Вопреки многому я считала, что мне везет в жизни.
Иногда мы с матерью разговаривали — обычно о ее детстве и юности. Теперь я редко оспаривала ее взгляды на жизнь.
Несколько раз она рассказывала мне историю, связанную с домом, ныне принадлежавшим ветерану войны Уэйти Стритсу — тому самому, который удивлялся, что я никак не могу окончить школу. История, впрочем, была не о нем, а о женщине, которая жила в этом доме задолго до него, сумасшедшей старухе по имени миссис Неттерфилд. Она, как и мы, покупала продукты по телефону, с доставкой. По словам моей матери, однажды продавец, который комплектовал заказ, забыл положить масло, а может, миссис Неттерфилд сама забыла его заказать. Когда мальчик, доставивший продукты из магазина, открывал задние двери фургона, она заметила ошибку и расстроилась. Но в каком-то смысле она подготовилась: при ней был топор, и она замахнулась, словно желая наказать мальчишку-развозчика, хотя, конечно, он был не виноват.
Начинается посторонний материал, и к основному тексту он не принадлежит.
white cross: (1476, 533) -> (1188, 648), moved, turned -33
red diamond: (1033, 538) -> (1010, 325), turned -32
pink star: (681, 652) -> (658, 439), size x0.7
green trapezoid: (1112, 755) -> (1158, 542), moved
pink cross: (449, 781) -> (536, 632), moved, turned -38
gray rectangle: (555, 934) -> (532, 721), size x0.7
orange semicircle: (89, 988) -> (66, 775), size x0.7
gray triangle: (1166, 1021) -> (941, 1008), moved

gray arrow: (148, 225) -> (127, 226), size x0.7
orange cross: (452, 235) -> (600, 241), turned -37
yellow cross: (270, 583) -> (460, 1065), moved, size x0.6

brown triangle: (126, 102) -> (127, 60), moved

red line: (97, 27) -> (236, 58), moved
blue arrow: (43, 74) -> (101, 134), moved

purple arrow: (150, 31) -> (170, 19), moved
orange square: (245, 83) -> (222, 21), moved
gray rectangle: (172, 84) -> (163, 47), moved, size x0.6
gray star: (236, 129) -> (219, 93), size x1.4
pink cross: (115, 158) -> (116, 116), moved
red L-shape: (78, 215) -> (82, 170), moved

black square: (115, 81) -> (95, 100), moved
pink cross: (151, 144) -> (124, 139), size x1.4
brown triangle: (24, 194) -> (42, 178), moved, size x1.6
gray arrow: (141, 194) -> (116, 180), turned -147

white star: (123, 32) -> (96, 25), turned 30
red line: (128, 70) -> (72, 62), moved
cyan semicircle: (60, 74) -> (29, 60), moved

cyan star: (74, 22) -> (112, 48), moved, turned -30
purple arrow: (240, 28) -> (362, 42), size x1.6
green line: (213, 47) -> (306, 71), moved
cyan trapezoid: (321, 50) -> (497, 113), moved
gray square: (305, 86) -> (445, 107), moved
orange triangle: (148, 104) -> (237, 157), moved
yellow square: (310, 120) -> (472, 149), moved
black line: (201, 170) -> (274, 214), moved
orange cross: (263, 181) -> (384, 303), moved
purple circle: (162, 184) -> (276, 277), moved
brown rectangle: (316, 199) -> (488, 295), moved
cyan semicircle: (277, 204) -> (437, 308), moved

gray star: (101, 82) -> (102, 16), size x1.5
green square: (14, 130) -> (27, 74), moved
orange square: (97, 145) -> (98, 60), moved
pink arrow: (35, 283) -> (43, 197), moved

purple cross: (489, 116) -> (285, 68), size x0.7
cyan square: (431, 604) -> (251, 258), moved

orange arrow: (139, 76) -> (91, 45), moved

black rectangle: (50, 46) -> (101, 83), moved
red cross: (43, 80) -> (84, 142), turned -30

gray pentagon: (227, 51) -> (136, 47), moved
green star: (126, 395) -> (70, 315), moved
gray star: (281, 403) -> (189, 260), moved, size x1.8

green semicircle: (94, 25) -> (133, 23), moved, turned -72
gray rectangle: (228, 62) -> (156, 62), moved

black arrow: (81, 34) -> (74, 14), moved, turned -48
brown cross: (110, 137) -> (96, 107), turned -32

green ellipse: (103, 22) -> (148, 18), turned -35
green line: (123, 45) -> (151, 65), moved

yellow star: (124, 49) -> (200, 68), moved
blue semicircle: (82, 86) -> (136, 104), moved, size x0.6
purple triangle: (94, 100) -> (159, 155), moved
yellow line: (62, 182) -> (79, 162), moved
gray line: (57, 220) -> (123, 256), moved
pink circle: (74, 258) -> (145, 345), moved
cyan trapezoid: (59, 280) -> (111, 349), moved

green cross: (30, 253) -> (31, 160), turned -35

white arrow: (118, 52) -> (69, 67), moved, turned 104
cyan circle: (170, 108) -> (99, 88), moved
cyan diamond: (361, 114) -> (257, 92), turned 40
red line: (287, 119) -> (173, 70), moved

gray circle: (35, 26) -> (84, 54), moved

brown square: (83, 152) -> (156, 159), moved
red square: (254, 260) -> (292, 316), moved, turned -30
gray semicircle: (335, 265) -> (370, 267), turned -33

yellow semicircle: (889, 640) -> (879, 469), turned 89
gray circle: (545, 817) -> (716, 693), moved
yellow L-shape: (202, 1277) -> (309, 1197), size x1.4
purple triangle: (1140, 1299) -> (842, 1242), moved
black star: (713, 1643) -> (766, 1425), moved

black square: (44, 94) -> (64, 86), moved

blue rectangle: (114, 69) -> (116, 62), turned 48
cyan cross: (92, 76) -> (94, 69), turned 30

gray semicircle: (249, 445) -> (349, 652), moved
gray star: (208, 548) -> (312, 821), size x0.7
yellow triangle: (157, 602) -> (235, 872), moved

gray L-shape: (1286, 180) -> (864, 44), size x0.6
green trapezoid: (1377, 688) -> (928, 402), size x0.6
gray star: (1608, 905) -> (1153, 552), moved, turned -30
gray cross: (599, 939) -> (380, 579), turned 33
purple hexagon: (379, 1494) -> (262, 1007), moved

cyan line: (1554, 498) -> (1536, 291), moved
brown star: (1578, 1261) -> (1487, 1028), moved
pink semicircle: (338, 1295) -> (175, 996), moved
Он быстро вскочил в кабину фургона и умчался, не закрыв задних дверей.
Кое-что в этой истории вызывало вопросы, хотя тогда ни я, ни мать этого не замечали. Откуда старуха заранее знала, что в ее заказ не положат масла? Или почему она вышла с топором, еще не успев обнаружить ошибку? Может, она все время носила с собой топор на случай, если кому-нибудь захочется ее обидеть?